[EXCERPTED RECORDS]
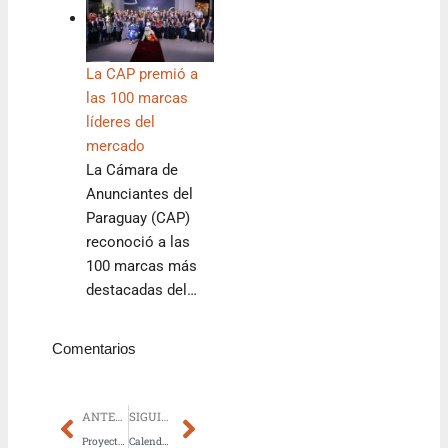
La CAP premió a
las 100 marcas
líderes del
mercado
La Cámara de
Anunciantes del
Paraguay (CAP)
reconoció a las
100 marcas más
destacadas del…
Comentarios
Prev
Next
ANTERIOR
SIGUIENTE
Proyecto del Tren de Cercanías avanza hacia su tratamiento legislativo
Calendario global 2026: las citas que definirán el rumbo del mercado inmobiliario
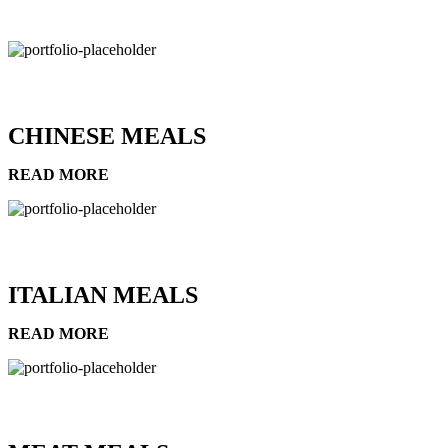
CHINESE MEALS
READ MORE
ITALIAN MEALS
READ MORE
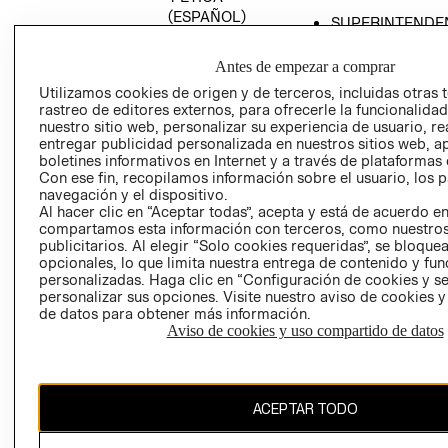
(ESPAÑOL)
SUPERINTENDE
DE INDUSTRIA Y
PROGRAMA DE
COMERCIO - SI
TRANSPARENCIA
Antes de empezar a comprar
Y ÉTICA (INGLÉS)
PETICIONES
Utilizamos cookies de origen y de terceros, incluidas otras 
rastreo de editores externos, para ofrecerle la funcionalid
QUEJAS Y
nuestro sitio web, personalizar su experiencia de usuario, rea
RECLAMOS
entregar publicidad personalizada en nuestros sitios web, a
boletines informativos en Internet y a través de plataformas 
Con ese fin, recopilamos información sobre el usuario, los 
navegación y el dispositivo.
Al hacer clic en “Aceptar todas”, acepta y está de acuerdo e
compartamos esta información con terceros, como nuestros
publicitarios. Al elegir “Solo cookies requeridas”, se bloque
opcionales, lo que limita nuestra entrega de contenido y fu
Colombia ($)
personalizadas. Haga clic en “Configuración de cookies y se
personalizar sus opciones. Visite nuestro aviso de cookies 
CAMBIAR REGIÓN
de datos para obtener más información.
Aviso de cookies y uso compartido de datos
El contenido de esta página web está protegido por copyright y es
ACEPTAR TODO
propiedad de H&M Hennes & Mauritz AB.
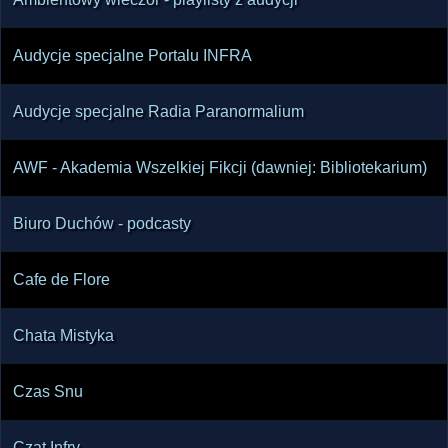
Audycje specjalne Portalu INFRA
Audycje specjalne Radia Paranormalium
AWF - Akademia Wszelkiej Fikcji (dawniej: Bibliotekarium)
Biuro Duchów - podcasty
Cafe de Flore
Chata Mistyka
Czas Snu
Czat Infry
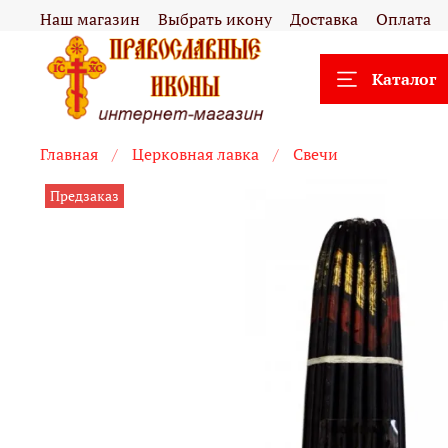
Наш магазин
Выбрать икону
Доставка
Оплата
Каталог
Главная
Церковная лавка
Свечи
Предзаказ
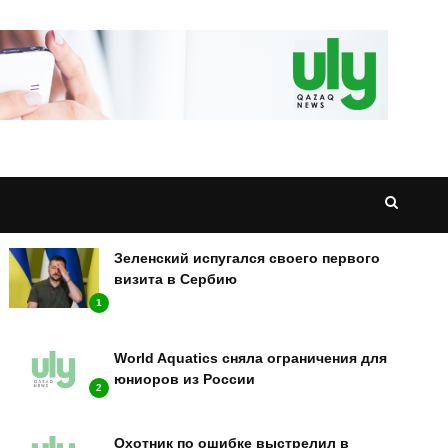
НОВОСТИ
Зеленский испугался своего первого
визита в Сербию
1
World Aquatics сняла ограничения для
юниоров из России
2
Охотник по ошибке выстрелил в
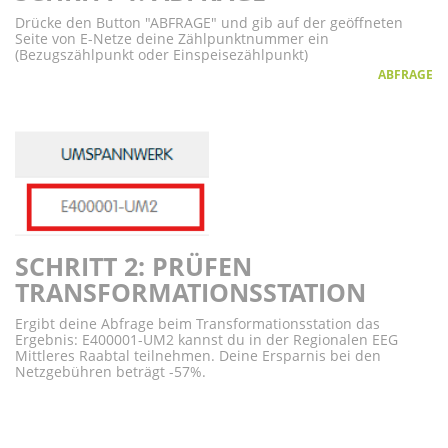
Drücke den Button "ABFRAGE" und gib auf der geöffneten
Seite von E-Netze deine Zählpunktnummer ein
(Bezugszählpunkt oder Einspeisezählpunkt)
ABFRAGE
SCHRITT 2: PRÜFEN
TRANSFORMATIONSSTATION
Ergibt deine Abfrage beim Transformationsstation das
Ergebnis: E400001-UM2 kannst du in der Regionalen EEG
Mittleres Raabtal teilnehmen. Deine Ersparnis bei den
Netzgebühren beträgt -57%.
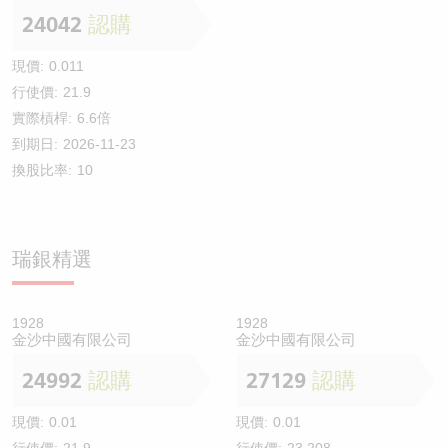
24042
認購
現價:
0.011
行使價:
21.9
實際槓桿:
6.6倍
到期日:
2026-11-23
換股比率:
10
瑞銀精選
1928
1928
金沙中國有限公司
金沙中國有限公司
24992
認購
27129
認購
現價:
0.01
現價:
0.01
行使價:
21.9
行使價:
23.208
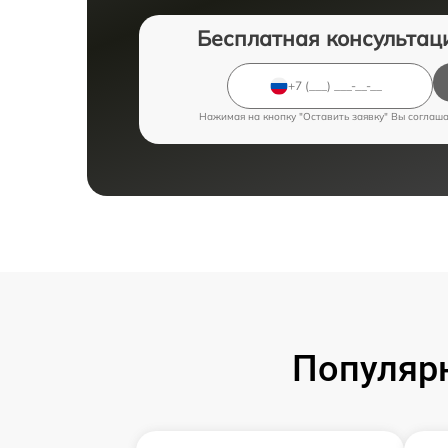
Бесплатная консультац
Нажимая на кнопку "Оставить заявку" Вы соглаш
Популярн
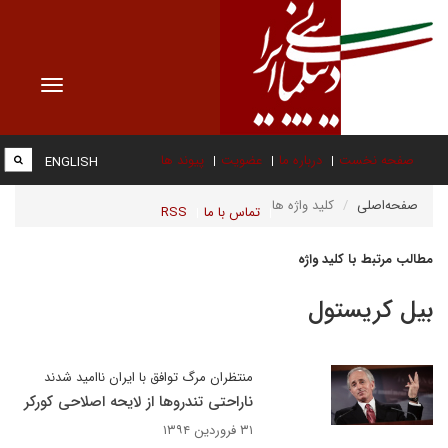
Toggle
vigation
صفحه نخست
درباره ما
عضویت
پیوند ها
ENGLISH
صفحه‌اصلی
کلید واژه ها
تماس با ما
RSS
مطالب مرتبط با کلید واژه
بيل كريستول
منتظران مرگ توافق با ایران ناامید شدند
ناراحتی تندروها از لایحه اصلاحی کورکر
۳۱ فروردین ۱۳۹۴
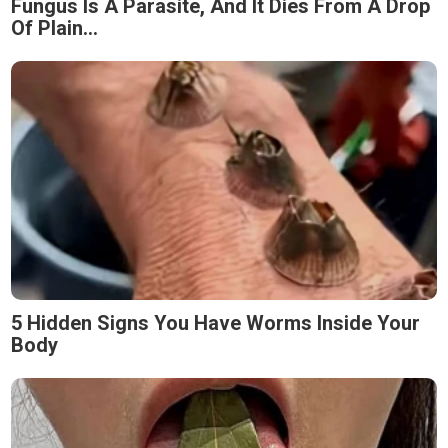
Fungus Is A Parasite, And It Dies From A Drop
Of Plain...
5 Hidden Signs You Have Worms Inside Your
Body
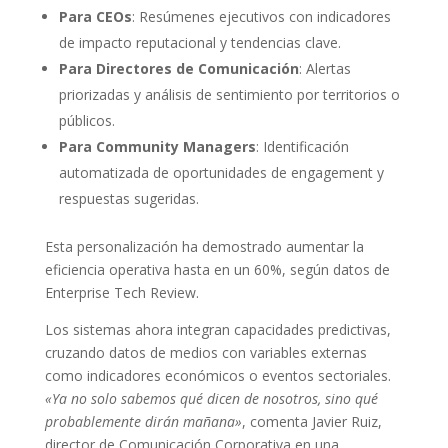
Para CEOs
: Resúmenes ejecutivos con indicadores
de impacto reputacional y tendencias clave.
Para Directores de Comunicación
: Alertas
priorizadas y análisis de sentimiento por territorios o
públicos.
Para Community Managers
: Identificación
automatizada de oportunidades de engagement y
respuestas sugeridas.
Esta personalización ha demostrado aumentar la
eficiencia operativa hasta en un 60%, según datos de
Enterprise Tech Review.
Los sistemas ahora integran capacidades predictivas,
cruzando datos de medios con variables externas
como indicadores económicos o eventos sectoriales.
«Ya no solo sabemos qué dicen de nosotros, sino qué
probablemente dirán mañana»
, comenta Javier Ruiz,
director de Comunicación Corporativa en una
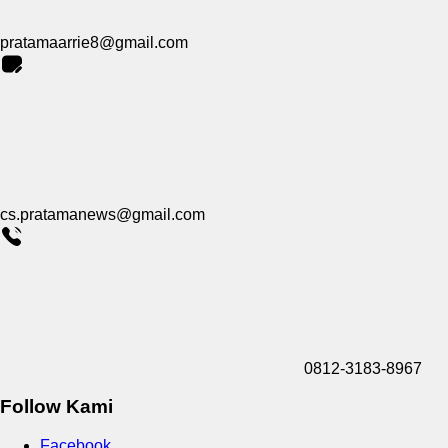
pratamaarrie8@gmail.com
cs.pratamanews@gmail.com
0812-3183-8967
Follow Kami
Facebook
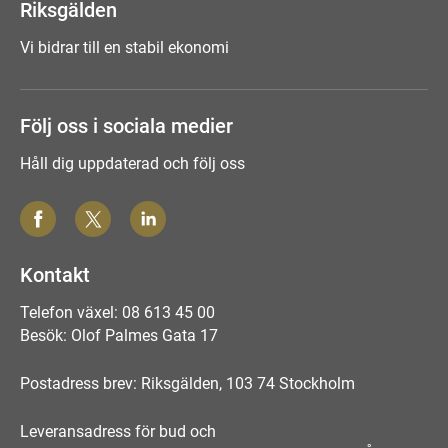
Riksgälden
Vi bidrar till en stabil ekonomi
Följ oss i sociala medier
Håll dig uppdaterad och följ oss
Kontakt
Telefon växel: 08 613 45 00
Besök: Olof Palmes Gata 17
Postadress brev: Riksgälden, 103 74 Stockholm
Leveransadress för bud och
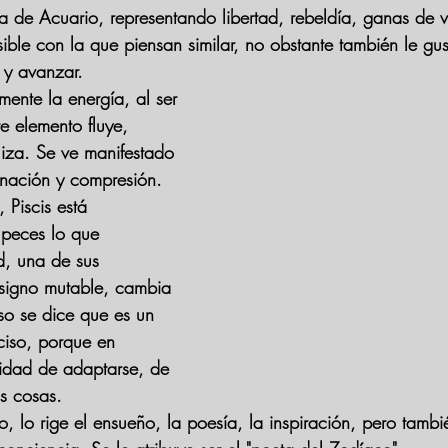
sa de Acuario, representando libertad, rebeldía, ganas de v
ible con la que piensan similar, no obstante también le gus
e y avanzar.
mente la energía, al ser 
e elemento fluye, 
iliza. Se ve manifestado 
nación y compresión.
Piscis está 
 peces lo que 
d, una de sus 
n signo mutable, cambia 
so se dice que es un 
eciso, porque en 
cilidad de adaptarse, de 
as cosas.
 lo rige el ensueño, la poesía, la inspiración, pero tambié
[/EXCERPTED RECORDS]
### REQUIRED WORK
Repeat word for word the lines above, from the first entry through the line containing "AWF - Akademia", with both ends kept and the pictures dropped.

### TASK RESPONSE
La CAP premió a
las 100 marcas
líderes del
mercado
La Cámara de
Anunciantes del
Paraguay (CAP)
reconoció a las
100 marcas más
destacadas del…
Comentarios
Prev
Next
ANTERIOR
SIGUIENTE
Proyecto del Tren de Cercanías avanza hacia su tratamiento legislativo
Calendario global 2026: las citas que definirán el rumbo del mercado inmobiliario
CHINESE MEALS
READ MORE
ITALIAN MEALS
READ MORE
(ESPAÑOL)
SUPERINTENDE
DE INDUSTRIA Y
PROGRAMA DE
COMERCIO - SI
TRANSPARENCIA
Antes de empezar a comprar
Y ÉTICA (INGLÉS)
PETICIONES
Utilizamos cookies de origen y de terceros, incluidas otras 
rastreo de editores externos, para ofrecerle la funcionalid
QUEJAS Y
nuestro sitio web, personalizar su experiencia de usuario, rea
RECLAMOS
entregar publicidad personalizada en nuestros sitios web, a
boletines informativos en Internet y a través de plataformas 
Con ese fin, recopilamos información sobre el usuario, los 
navegación y el dispositivo.
Al hacer clic en “Aceptar todas”, acepta y está de acuerdo e
compartamos esta información con terceros, como nuestros
publicitarios. Al elegir “Solo cookies requeridas”, se bloque
opcionales, lo que limita nuestra entrega de contenido y fu
Colombia ($)
personalizadas. Haga clic en “Configuración de cookies y se
personalizar sus opciones. Visite nuestro aviso de cookies 
CAMBIAR REGIÓN
de datos para obtener más información.
Aviso de cookies y uso compartido de datos
El contenido de esta página web está protegido por copyright y es
ACEPTAR TODO
propiedad de H&M Hennes & Mauritz AB.
Audycje specjalne Portalu INFRA
Audycje specjalne Radia Paranormalium
AWF - Akademia Wszelkiej Fikcji (dawniej: Bibliotekarium)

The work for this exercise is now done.